### Exercise directions
The expected result is an exact copy of the lines from the one holding "Підпишіться, щоб бути" to the last line of the material, with pictures removed and nothing added.

### Data extract
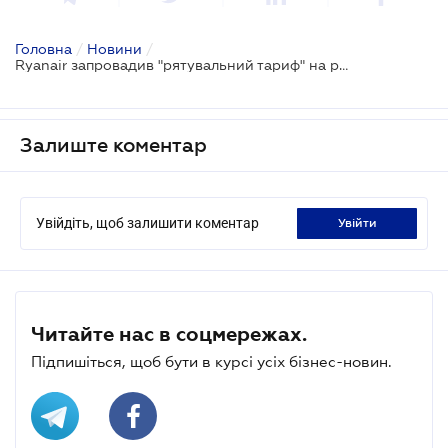
Головна
/
Новини
/
Ryanair запровадив "рятувальний тариф" на рейсі Київ-Краків
Залиште коментар
Увійдіть, щоб залишити коментар
увійти
Читайте нас в соцмережах.
Підпишіться, щоб бути в курсі усіх бізнес-новин.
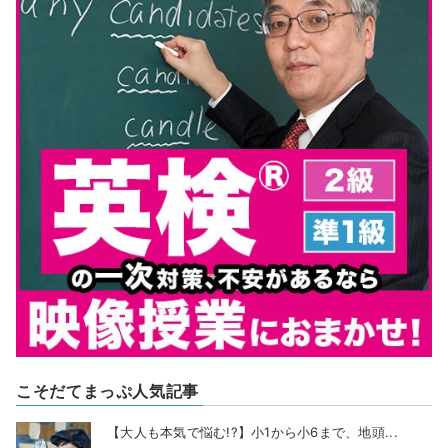
こそだてまっぷ人気記事
【大人も本気で悩む!?】小1から小6まで、地頭...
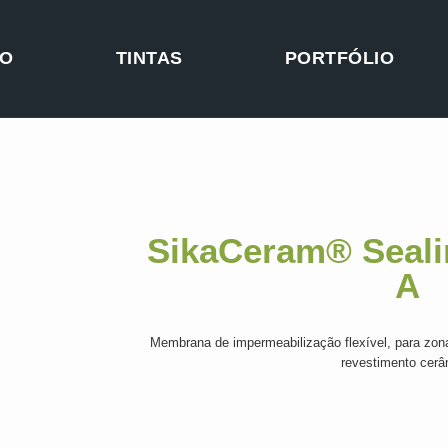
TO
TINTAS
PORTFÓLIO
SikaCeram® Seal
A
Membrana de impermeabilização flexível, para zon
revestimento cerâ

### Exercise solution
Підпишіться, щоб бути в курсі усіх бізнес-новин.
こそだてまっぷ人気記事
【大人も本気で悩む!?】小1から小6まで、地頭...
TO
TINTAS
PORTFÓLIO
SikaCeram® Seal
A
Membrana de impermeabilização flexível, para zon
revestimento cerâ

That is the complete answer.